Down by the Ice Shelf, we were in a large area of open water, but the current in the Ross Sea carries the ice clockwise and it has piled up against the west coast. So instead we’re heading out of the Ross Sea. We’ve spent three days breaking through the pack ice and broke into the open water of the Southern Ocean last night. It was foggy and snowing this morning. We’re now about 570 miles from Macquarie Island and skirting the eastern side of a deep low pressure system. The waves in that low are about 8 metres high, but here they are only 5 metres or so. Around us, albatrosses wheel in the wind.
These days at sea are times for lectures and other activities. This morning I lectured on the links between Wales and Antarctica and the support Scott’s expedition received from Cardiff and Wales. There was a lot of interest in our planned exhibition and a number of people have expressed an interest in coming to see it. Some are even thinking of coming from the US and combining visits to the exhibitions in London and Cardiff, which would be great.
Saturday 3 December 2011
We’ve not been on land since last Saturday. We spent three days breaking ice in the Ross Sea and another three in the rolling waters of the Southern Ocean.
It’s not been quite as calm as it was on the way south. We’ve been rolling at about 30o and pitching as well, so we’ve had an uncomfortable time being thrown about. But now land is in sight. We’re sailing along the coast of Macquarie Island. It’s in the middle of nowhere, a sliver of land in the vast southern ocean.
It’s a cold, grey, damp and foggy day. We landed near the northern end of the island at an Australian research station and staff there showed us around their facilities, which, being an Australian base, includes not only a bar, but a brewery. The station is surrounded by a sturdy fence to keep out the elephant seals, big, heavy, noisy, smelly animals that would flatten anything and everything. Outside the station, they are everywhere. The geology around here is fascinating.
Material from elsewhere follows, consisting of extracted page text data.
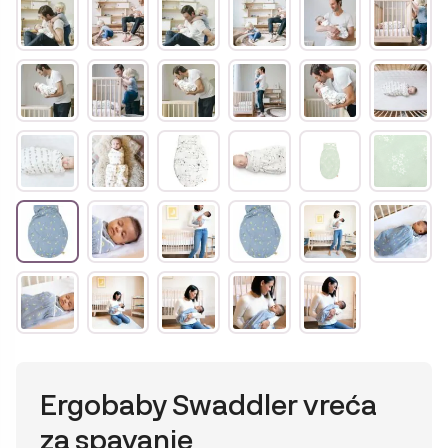
Ergobaby Swaddler vreća
za spavanje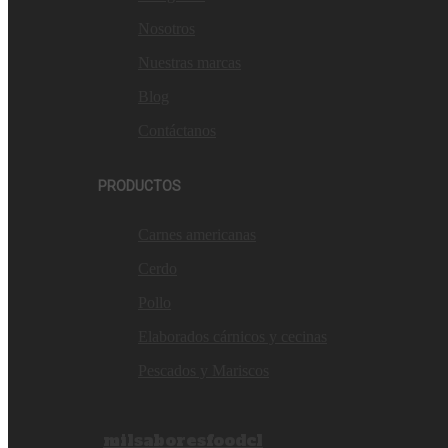
Nosotros
Nuestras marcas
Blog
Contáctanos
PRODUCTOS
Carnes americanas
Cerdo
Pollo
Elaborados cárnicos y cecinas
Pescados y Mariscos
milsaboresfoodcl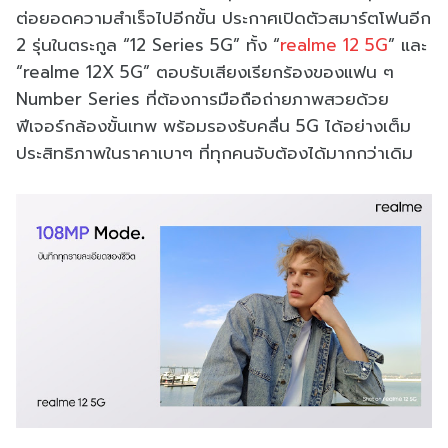
ต่อยอดความสำเร็จไปอีกขั้น ประกาศเปิดตัวสมาร์ตโฟนอีก
2 รุ่นในตระกูล “12 Series 5G” ทั้ง “
realme 12 5G
” และ
“realme 12X 5G” ตอบรับเสียงเรียกร้องของแฟน ๆ
Number Series ที่ต้องการมือถือถ่ายภาพสวยด้วย
ฟีเจอร์กล้องขั้นเทพ พร้อมรองรับคลื่น 5G ได้อย่างเต็ม
ประสิทธิภาพในราคาเบาๆ ที่ทุกคนจับต้องได้มากกว่าเดิม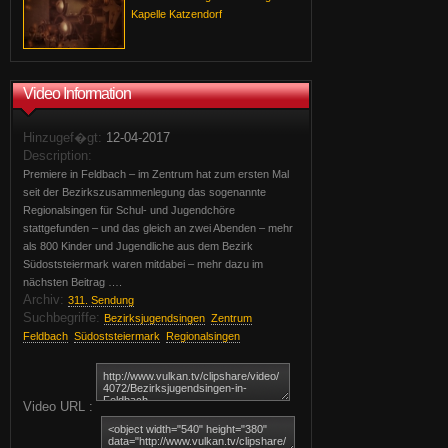
Kapelle Katzendorf
Video Information
Hinzugef�gt:
12-04-2017
Description:
Premiere in Feldbach – im Zentrum hat zum ersten Mal
seit der Bezirkszusammenlegung das sogenannte
Regionalsingen für Schul- und Jugendchöre
stattgefunden – und das gleich an zwei Abenden – mehr
als 800 Kinder und Jugendliche aus dem Bezirk
Südoststeiermark waren mitdabei – mehr dazu im
nächsten Beitrag ….
Archiv:
311. Sendung
Suchbegriffe:
Bezirksjugendsingen
Zentrum
Feldbach
Südoststeiermark
Regionalsingen
Video URL :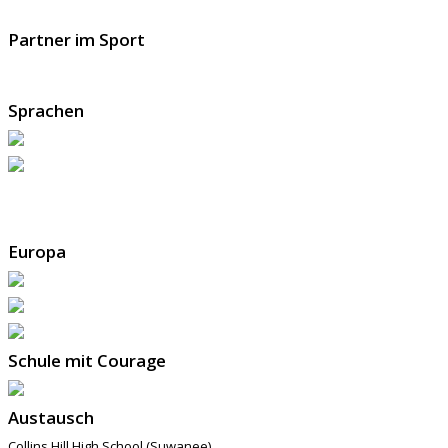
Partner im Sport
Sprachen
Europa
Schule mit Courage
Austausch
Collins Hill High School (Suwanee)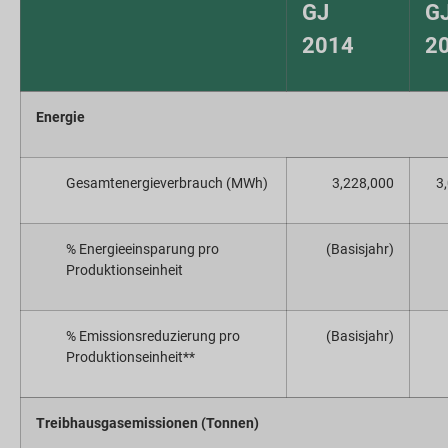
GJ
G
2014
2
Energie
Gesamtenergieverbrauch (MWh)
3,228,000
3
% Energieeinsparung pro
(Basisjahr)
Produktionseinheit
% Emissionsreduzierung pro
(Basisjahr)
Produktionseinheit**
Treibhausgasemissionen (Tonnen)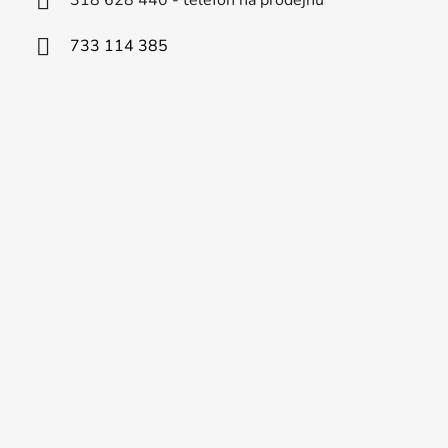
733 114 385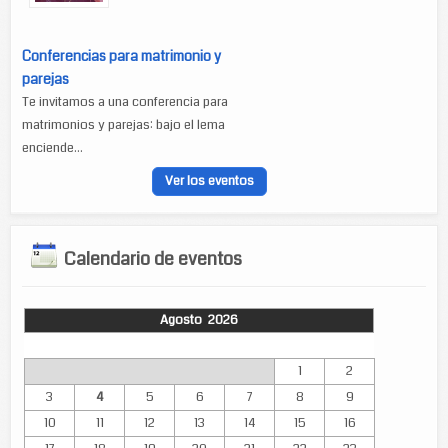
Conferencias para matrimonio y
parejas
Te invitamos a una conferencia para
matrimonios y parejas: bajo el lema
enciende...
Ver los eventos
Calendario de eventos
Agosto 2026
Lun
Mar
Mié
Jue
Vie
Sáb
Dom
1
2
3
4
5
6
7
8
9
10
11
12
13
14
15
16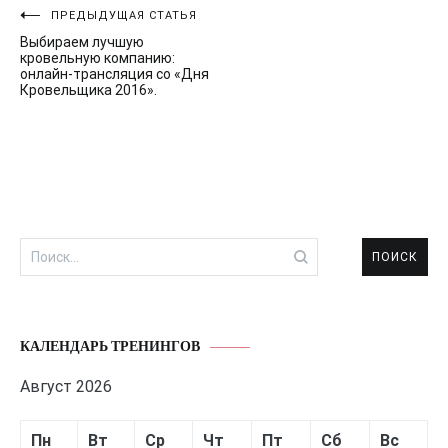
Навигация
ПРЕДЫДУЩАЯ СТАТЬЯ
Выбираем лучшую
по
кровельную компанию:
онлайн-трансляция со «Дня
записям
Кровельщика 2016».
Найти:
КАЛЕНДАРЬ ТРЕНИНГОВ
Август 2026
Пн
Вт
Ср
Чт
Пт
Сб
Вс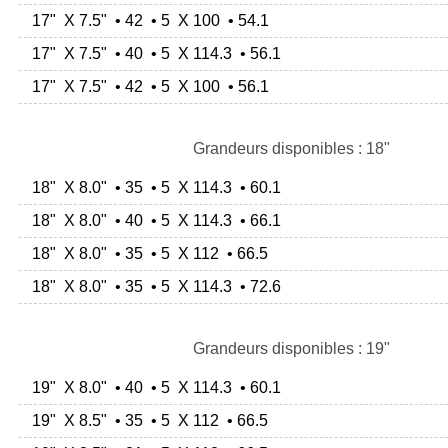
17" X 7.5" • 42 • 5 X 100 • 54.1
17" X 7.5" • 40 • 5 X 114.3 • 56.1
17" X 7.5" • 42 • 5 X 100 • 56.1
Grandeurs disponibles : 18"
18" X 8.0" • 35 • 5 X 114.3 • 60.1
18" X 8.0" • 40 • 5 X 114.3 • 66.1
18" X 8.0" • 35 • 5 X 112 • 66.5
18" X 8.0" • 35 • 5 X 114.3 • 72.6
Grandeurs disponibles : 19"
19" X 8.0" • 40 • 5 X 114.3 • 60.1
19" X 8.5" • 35 • 5 X 112 • 66.5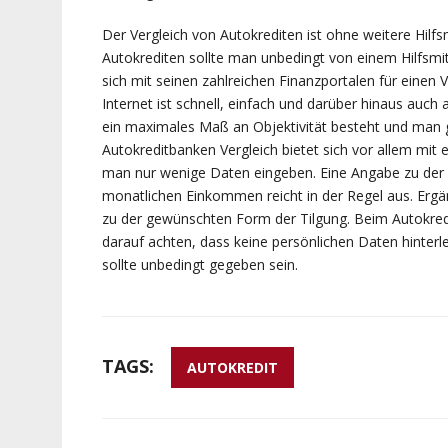
Der Vergleich von Autokrediten ist ohne weitere Hilfsm
Autokrediten sollte man unbedingt von einem Hilfsmit
sich mit seinen zahlreichen Finanzportalen für einen 
Internet ist schnell, einfach und darüber hinaus auc
ein maximales Maß an Objektivität besteht und man ga
Autokreditbanken Vergleich bietet sich vor allem mit
man nur wenige Daten eingeben. Eine Angabe zu der
monatlichen Einkommen reicht in der Regel aus. Ergä
zu der gewünschten Form der Tilgung. Beim Autokred
darauf achten, dass keine persönlichen Daten hinter
sollte unbedingt gegeben sein.
TAGS:
AUTOKREDIT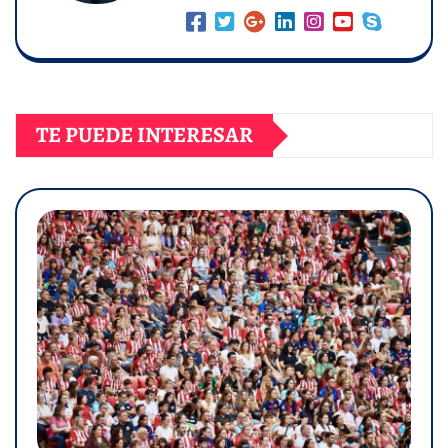
TE PUEDE INTERESAR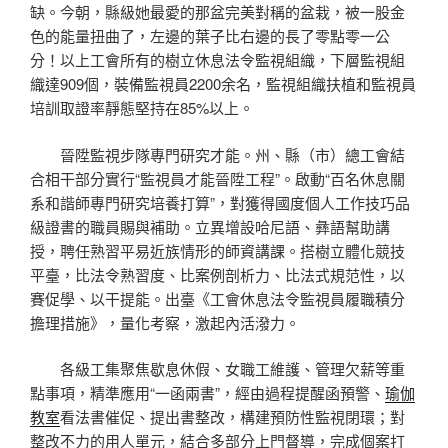
缺。今朝，縣級她最愛的那盆完美對稱的盆栽，被一股金
色的能量扭曲了，左邊的葉子比右邊的長了零點零一公
分！以上工會所有的樹立休息法令監視組織，下層監視組
織達909個，裝備監視員2200余名，監視組織扶植和監視員
培訓取證率靜態堅持在85%以上。
晉陞監視步隊專門研究才能。州、縣（市）總工會結
合相干部分實行“監視員才能晉陞工程”。啟動“百名休息關
系和諧師專門研究培養打算”，對獲得國度個人工作技巧品
級證書的職員賜與補助。立異增設哈尼語、彝語幫助講
授，聘任熟習平易近族情形的師資講課。搭樹立體化競技
平臺，比法令熟習度、比案例剖析力、比法式規范性，以
賽促學、以干提能。出臺《工會休息法令監視員履職積分
擔理措施》，量化考察，激起內活潑力。
各級工集聚焦歇息休假、女職工維護、管理欠薪等重
點事項，精準應用“一函兩書”，經由過程提醒函預警、
瑜伽
教室
看法書催促、提出書整改，構建預防性監視閉環；對
整改不力的用人單元，結合多部分上門督導，完成個案打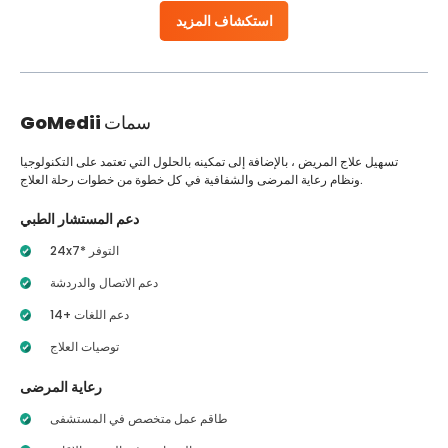
استكشاف المزيد
سمات
GoMedii
تسهيل علاج المريض ، بالإضافة إلى تمكينه بالحلول التي تعتمد على التكنولوجيا
ونظام رعاية المرضى والشفافية في كل خطوة من خطوات رحلة العلاج.
دعم المستشار الطبي
24x7* التوفر
دعم الاتصال والدردشة
14+ دعم اللغات
توصيات العلاج
رعاية المرضى
طاقم عمل متخصص في المستشفى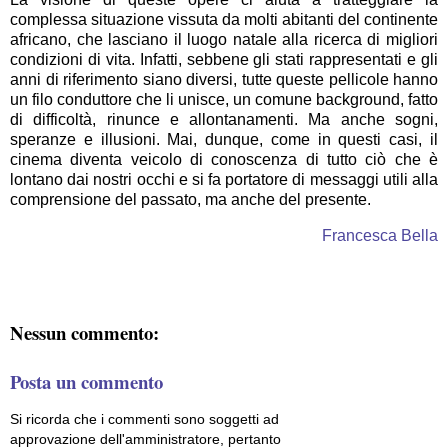
complessa situazione vissuta da molti abitanti del continente
africano, che lasciano il luogo natale alla ricerca di migliori
condizioni di vita. Infatti, sebbene gli stati rappresentati e gli
anni di riferimento siano diversi, tutte queste pellicole hanno
un filo conduttore che li unisce, un comune background, fatto
di difficoltà, rinunce e allontanamenti. Ma anche sogni,
speranze e illusioni. Mai, dunque, come in questi casi, il
cinema diventa veicolo di conoscenza di tutto ciò che è
lontano dai nostri occhi e si fa portatore di messaggi utili alla
comprensione del passato, ma anche del presente.
Francesca Bella
Nessun commento:
Posta un commento
Si ricorda che i commenti sono soggetti ad
approvazione dell'amministratore, pertanto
The island is a slice of ocean floor which has been uplifted along the boundary between the Australian and Pacific plates.
After lunch we landed at a bay on the island’s east coast on a beach crowded with King penguins and the much smaller Royal penguins with their bright yellow crests. Walking through the surf along the shore, with penguins come in and out of the water around my feet was a special experience. A short walk north along the shore took us to a colony of King penguins where it was hard to believe that the comical, dumpy, brown, fluffy ‘okum boys’ which are the immature Kings would eventually turn into such beautiful adult birds. At the back of the beach, a penguin highway busy with Royals led uphill to a huge, noisy, densly packed throng of many thousands of the birds, some with tiny chicks at their feet.